Every line below that holds the word "lumineux" must be listed.
*** Begin section ***
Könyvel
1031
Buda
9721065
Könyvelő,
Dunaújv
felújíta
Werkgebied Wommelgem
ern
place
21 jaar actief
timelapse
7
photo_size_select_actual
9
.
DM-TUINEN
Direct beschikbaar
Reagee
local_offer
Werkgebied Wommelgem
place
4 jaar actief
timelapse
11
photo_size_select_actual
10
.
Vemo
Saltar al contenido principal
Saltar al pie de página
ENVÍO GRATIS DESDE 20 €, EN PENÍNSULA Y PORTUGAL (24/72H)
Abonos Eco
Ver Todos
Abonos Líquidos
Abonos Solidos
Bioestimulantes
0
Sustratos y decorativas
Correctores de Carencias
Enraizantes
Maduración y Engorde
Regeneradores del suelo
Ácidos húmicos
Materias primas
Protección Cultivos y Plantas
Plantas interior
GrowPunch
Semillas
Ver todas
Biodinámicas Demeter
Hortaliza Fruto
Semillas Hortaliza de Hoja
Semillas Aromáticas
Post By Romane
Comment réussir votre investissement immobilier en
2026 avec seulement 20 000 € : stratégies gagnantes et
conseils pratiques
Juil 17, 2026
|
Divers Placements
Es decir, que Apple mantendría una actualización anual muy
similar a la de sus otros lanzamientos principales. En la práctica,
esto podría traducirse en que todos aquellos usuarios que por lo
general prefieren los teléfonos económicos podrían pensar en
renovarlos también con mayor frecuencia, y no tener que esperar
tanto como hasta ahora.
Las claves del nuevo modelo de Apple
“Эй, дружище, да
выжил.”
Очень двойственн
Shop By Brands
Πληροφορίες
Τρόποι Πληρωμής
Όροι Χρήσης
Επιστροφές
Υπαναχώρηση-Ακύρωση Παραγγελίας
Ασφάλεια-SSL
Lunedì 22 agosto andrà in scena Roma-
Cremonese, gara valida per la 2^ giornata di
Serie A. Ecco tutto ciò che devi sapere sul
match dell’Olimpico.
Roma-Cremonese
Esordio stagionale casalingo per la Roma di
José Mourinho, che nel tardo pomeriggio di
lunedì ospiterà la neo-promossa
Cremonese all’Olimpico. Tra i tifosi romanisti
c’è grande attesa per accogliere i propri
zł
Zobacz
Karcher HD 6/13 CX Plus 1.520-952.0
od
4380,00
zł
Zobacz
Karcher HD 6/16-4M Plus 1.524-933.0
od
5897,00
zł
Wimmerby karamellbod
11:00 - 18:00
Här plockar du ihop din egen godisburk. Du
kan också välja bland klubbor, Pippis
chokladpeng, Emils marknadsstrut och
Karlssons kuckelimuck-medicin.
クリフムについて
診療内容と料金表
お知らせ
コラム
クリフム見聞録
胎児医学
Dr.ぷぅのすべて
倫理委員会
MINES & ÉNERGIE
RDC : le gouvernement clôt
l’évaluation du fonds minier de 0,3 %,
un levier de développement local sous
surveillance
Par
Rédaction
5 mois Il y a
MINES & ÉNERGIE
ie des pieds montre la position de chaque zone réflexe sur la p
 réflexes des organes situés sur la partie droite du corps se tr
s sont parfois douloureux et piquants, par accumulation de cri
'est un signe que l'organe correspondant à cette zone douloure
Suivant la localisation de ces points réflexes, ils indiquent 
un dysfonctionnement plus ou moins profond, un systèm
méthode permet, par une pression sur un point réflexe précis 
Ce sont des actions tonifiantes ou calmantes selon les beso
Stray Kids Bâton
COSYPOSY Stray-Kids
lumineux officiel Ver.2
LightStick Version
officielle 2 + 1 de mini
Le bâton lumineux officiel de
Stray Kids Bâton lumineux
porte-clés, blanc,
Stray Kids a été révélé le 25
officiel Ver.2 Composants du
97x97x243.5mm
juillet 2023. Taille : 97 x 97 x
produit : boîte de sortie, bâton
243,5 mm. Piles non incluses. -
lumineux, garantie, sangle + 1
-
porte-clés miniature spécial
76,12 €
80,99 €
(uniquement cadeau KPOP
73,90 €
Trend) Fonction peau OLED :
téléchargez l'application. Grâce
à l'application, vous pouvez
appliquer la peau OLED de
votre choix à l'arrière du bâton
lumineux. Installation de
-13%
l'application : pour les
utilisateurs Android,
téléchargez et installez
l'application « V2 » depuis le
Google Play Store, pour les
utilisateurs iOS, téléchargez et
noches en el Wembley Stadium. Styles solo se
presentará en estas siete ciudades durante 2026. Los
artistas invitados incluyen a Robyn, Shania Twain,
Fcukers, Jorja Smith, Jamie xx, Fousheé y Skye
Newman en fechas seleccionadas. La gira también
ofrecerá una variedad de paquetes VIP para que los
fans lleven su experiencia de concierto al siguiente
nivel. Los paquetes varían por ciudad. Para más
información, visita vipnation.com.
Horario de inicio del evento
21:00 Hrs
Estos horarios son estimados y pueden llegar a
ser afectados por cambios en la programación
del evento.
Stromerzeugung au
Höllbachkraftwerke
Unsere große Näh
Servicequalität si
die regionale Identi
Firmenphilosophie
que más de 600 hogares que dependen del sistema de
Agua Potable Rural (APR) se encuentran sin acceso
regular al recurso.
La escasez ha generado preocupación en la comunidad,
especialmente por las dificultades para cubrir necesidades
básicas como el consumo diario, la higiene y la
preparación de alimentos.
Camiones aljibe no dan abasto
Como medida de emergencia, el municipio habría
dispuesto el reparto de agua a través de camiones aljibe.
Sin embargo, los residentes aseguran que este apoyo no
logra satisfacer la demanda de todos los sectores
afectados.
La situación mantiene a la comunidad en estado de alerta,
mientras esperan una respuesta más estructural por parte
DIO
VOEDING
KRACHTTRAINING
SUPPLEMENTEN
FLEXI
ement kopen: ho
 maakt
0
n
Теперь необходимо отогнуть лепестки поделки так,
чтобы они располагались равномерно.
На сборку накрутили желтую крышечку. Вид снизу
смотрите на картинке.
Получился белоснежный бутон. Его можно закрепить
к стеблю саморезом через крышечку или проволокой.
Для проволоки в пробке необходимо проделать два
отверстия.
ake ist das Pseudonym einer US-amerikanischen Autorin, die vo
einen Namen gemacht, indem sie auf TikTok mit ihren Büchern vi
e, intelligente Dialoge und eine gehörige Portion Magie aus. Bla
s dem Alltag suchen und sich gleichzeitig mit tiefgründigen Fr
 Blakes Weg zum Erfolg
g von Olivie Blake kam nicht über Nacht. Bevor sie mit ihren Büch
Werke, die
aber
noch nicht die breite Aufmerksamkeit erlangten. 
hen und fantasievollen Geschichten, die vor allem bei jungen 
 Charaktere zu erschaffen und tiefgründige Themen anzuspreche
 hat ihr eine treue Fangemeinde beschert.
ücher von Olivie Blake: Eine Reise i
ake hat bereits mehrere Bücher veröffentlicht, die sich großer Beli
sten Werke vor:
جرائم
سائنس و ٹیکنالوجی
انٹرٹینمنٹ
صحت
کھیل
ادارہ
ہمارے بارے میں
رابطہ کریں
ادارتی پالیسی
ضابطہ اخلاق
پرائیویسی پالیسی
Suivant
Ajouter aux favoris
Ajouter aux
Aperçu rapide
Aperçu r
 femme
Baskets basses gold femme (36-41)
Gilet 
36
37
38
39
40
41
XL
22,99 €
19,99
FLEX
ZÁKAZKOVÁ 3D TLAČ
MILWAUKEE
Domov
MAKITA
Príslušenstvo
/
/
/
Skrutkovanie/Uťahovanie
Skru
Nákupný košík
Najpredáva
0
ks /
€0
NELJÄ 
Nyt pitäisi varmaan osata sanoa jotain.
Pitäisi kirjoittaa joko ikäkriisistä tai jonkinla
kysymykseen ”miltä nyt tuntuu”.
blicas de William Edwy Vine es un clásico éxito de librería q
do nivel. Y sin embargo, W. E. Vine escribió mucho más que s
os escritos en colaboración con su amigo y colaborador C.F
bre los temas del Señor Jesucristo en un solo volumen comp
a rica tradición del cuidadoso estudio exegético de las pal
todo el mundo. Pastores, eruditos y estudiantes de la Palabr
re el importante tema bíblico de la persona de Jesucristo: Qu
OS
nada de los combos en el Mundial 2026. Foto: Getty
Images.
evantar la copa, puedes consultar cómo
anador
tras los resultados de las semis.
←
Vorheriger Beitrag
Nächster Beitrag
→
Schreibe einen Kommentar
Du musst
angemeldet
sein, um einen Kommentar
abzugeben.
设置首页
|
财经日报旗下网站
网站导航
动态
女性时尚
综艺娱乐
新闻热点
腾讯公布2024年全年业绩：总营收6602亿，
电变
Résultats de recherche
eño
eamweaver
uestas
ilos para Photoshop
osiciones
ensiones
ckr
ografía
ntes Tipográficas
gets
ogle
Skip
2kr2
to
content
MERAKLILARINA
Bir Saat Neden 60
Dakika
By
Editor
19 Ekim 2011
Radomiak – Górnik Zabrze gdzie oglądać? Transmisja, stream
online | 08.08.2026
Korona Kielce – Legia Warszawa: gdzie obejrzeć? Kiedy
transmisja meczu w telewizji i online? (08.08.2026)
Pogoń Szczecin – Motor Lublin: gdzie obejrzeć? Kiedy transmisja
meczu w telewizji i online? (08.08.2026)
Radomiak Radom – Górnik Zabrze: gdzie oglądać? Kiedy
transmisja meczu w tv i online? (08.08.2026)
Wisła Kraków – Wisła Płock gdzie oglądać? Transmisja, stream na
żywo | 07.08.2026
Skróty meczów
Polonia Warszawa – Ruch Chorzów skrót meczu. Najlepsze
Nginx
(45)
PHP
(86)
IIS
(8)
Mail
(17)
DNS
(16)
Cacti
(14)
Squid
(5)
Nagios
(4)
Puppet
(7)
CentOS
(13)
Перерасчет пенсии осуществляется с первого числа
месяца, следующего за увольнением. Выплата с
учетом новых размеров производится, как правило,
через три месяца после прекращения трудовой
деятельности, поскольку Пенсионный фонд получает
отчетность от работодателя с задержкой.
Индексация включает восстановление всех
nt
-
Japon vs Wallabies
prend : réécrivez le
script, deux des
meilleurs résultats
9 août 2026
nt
*** End section ***
Reply
lumineux officiel Ver.2
Le bâton lumineux officiel de
Stray Kids Bâton lumineux
lumineux, garantie, sangle + 1
lumineux. Installation de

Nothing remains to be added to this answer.